3 reasons why AI, ML only brings value to small businesses if the basics are in place

AI Basics


There's a lot of buzz around the subfields of artificial intelligence (AI) and machine learning (ML), which can be confusing for small business owners who think they have to jump on the bandwagon. That's why it's time for a reality check.

When SAP first introduced the concept of an intelligent enterprise, it was defined as: “An intelligent, sustainable company is one that consistently applies advanced technology and best practices within agile, integrated business processes.”

“ERP systems play a key role in enabling intelligent enterprises,” said Heinrich de Leeuw, Managing Director of SEIDOR in South Africa.

“An intelligent company is one that leverages data, analytics, and digital technology to optimize its operations, but does this mean your business needs AI?

ERP systems are designed to help small and medium-sized businesses manage their operations and processes more efficiently by integrating different departments, automating daily tasks, and providing real-time data insights. AI and ML can enhance these capabilities by analyzing large amounts of data and predicting outcomes, but their implementation can also be complex and expensive. ”

Advanced technologies such as AI, ML, and the Internet of Things (IoT) are powerful tools that can be used to solve a wide range of problems, from predicting consumer behavior to identifying the likelihood of disease outbreaks.

“However, to effectively leverage these technologies, it is important to first have a solid ERP foundation in place to integrate data, infrastructure, and business processes,” says De Leeuw. “If the fundamentals are not in place, the business challenges that organizations are trying to address will not be solved.”

Before small businesses can consider considering AI, they need to lay the foundations such as centralized data, automated tasks, technology integration, and real-time insights that will enable small businesses to grow and profit.

Here are three reasons why advanced technology is only useful and appropriate if the basics are in place.

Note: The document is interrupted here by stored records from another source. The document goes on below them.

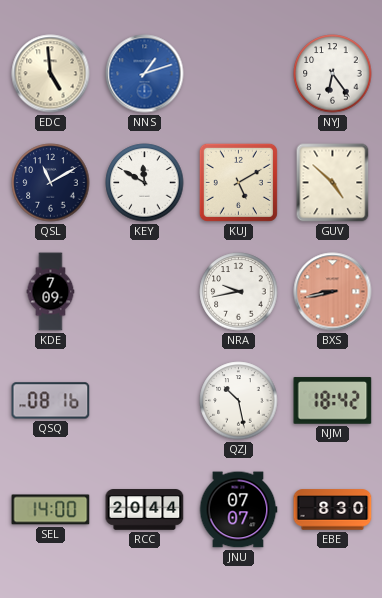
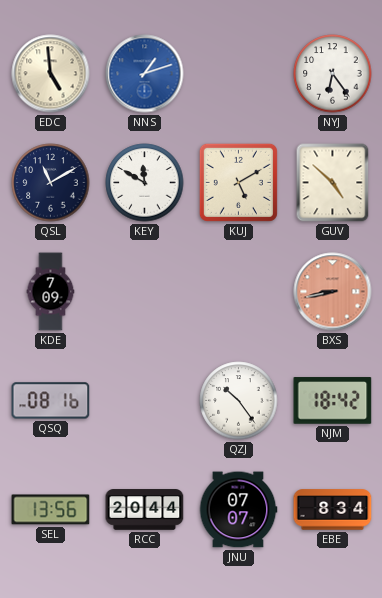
NRA: 9:43 -> none
QZJ: 10:28 -> 10:24
SEL: 14:00 -> 13:56
EBE: 8:30 -> 8:34
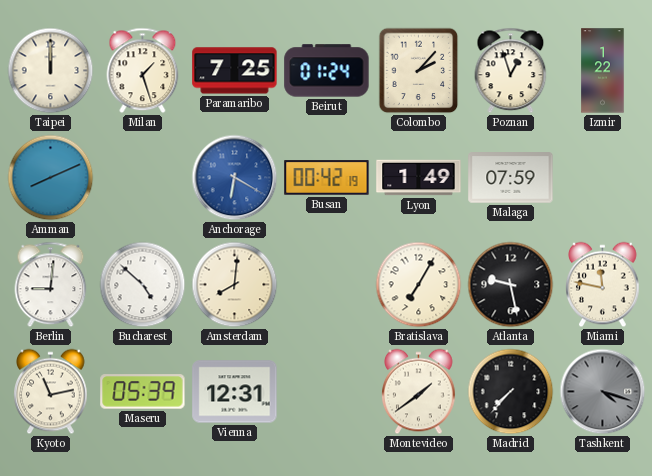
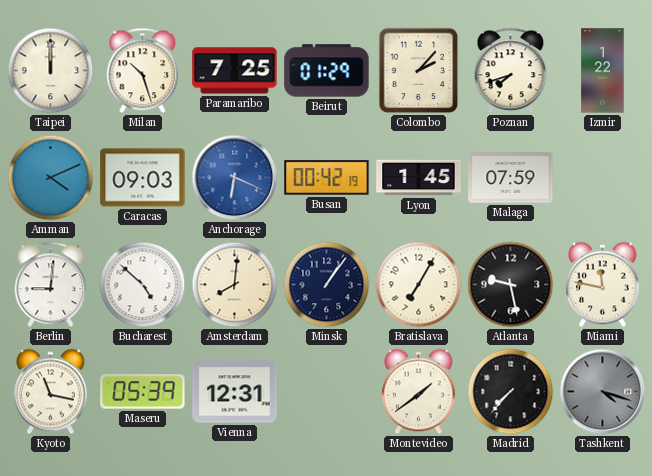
Milan: 1:27 -> 10:27
Beirut: 01:24 -> 01:29
Poznan: 12:57 -> 7:42
Amman: 8:11 -> 4:11
Caracas: none -> 09:03
Anchorage: 6:20 -> 6:19
Lyon: 1:49 -> 1:45
Minsk: none -> 1:06
Kyoto: 11:13 -> 11:17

1. Quality data is essential

AI and ML algorithms rely on large amounts of high-quality data to learn and make accurate predictions. When data is incomplete, inconsistent, or inaccurate, the results of an AI or ML model are similarly flawed.

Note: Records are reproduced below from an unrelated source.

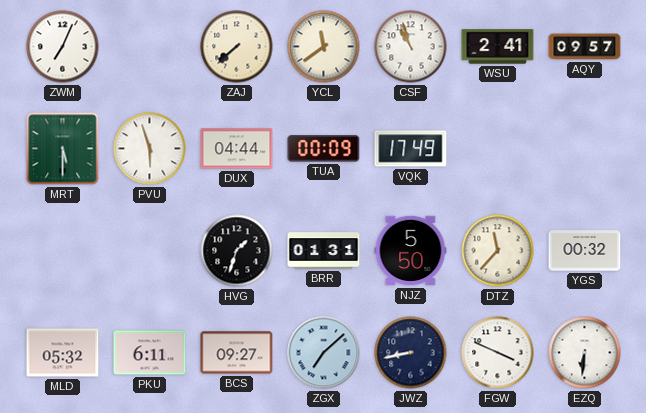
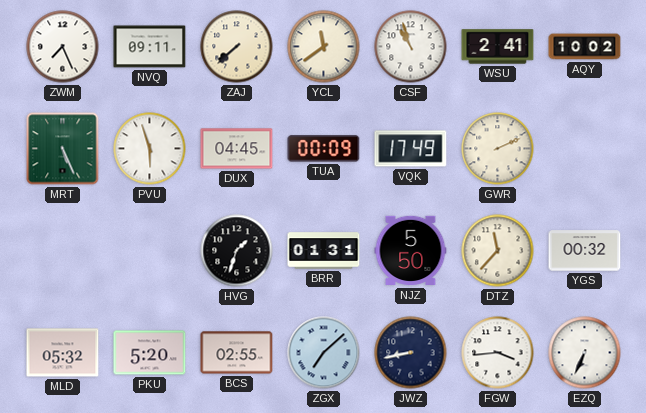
ZWM: 7:04 -> 7:26
NVQ: none -> 09:11
AQY: 09:57 -> 10:02
MRT: 5:30 -> 5:26
DUX: 04:44 -> 04:45
GWR: none -> 2:11
PKU: 6:11 -> 5:20
BCS: 09:27 -> 02:55
FGW: 3:49 -> 3:44
EZQ: 6:31 -> 6:34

Therefore, it is important to have robust data collection, management, and quality assurance processes in place to ensure that your data is clean, reliable, and suitable for use in machine learning.

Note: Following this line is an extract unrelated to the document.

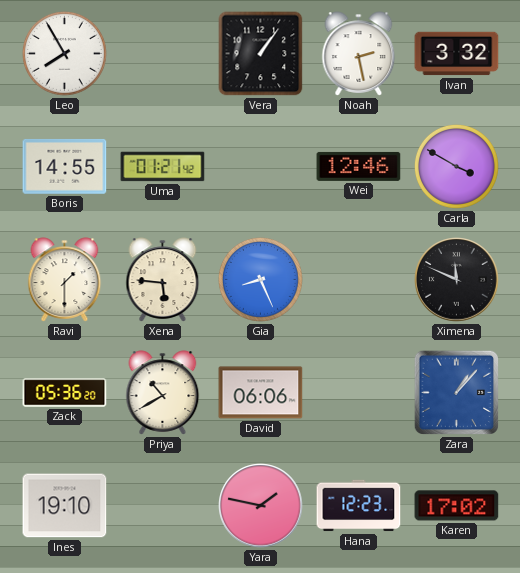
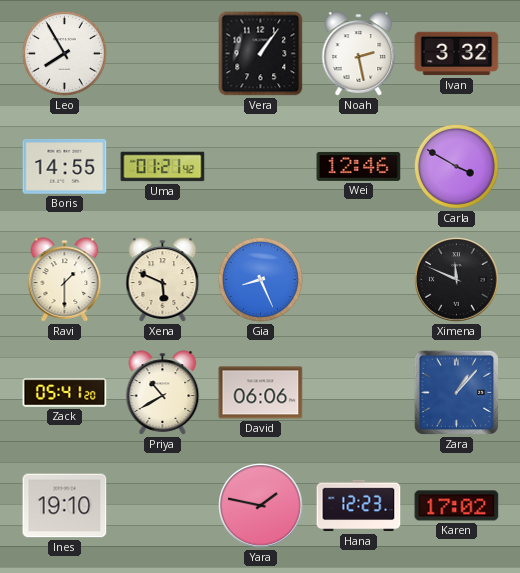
Xena: 5:46 -> 5:49
Zack: 05:36 -> 05:41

2. Infrastructure and computational resources

AI and ML require large amounts of computing power and infrastructure to run efficiently. Without the appropriate infrastructure, including hardware and software, algorithms cannot be executed quickly and accurately. Additionally, this can increase operational costs and reduce decision-making accuracy.

3. Business process

To be truly effective, advanced technology must be integrated into existing business processes. Organizations need a clear understanding of their business objectives, the problems they are trying to solve, and the metrics they will use to measure success.

Without these basic elements in place, AI and ML may not be able to provide meaningful insights or actionable recommendations.

“AI and ML are terms that refer to the use of technology to model human intelligence,” adds De Leeuw. “These are buzzwords now, just as cloud once was. This is not to suggest that they are not powerful technologies, but rather that they must be deployed on top of an existing infrastructure to function. It just emphasizes that you can't solve the business problem.

“Like ChatGPT, if it’s not applied correctly, along with a well-designed ERP system and an optimally running operation in harmony, it won’t provide all the answers people are looking for.”

He believes that companies across all sectors will continue to adopt AI and ML technologies over the next few years, leveraging machine learning to transform core processes and business models to enhance operations and improve cost efficiency. He added that there is no doubt about it.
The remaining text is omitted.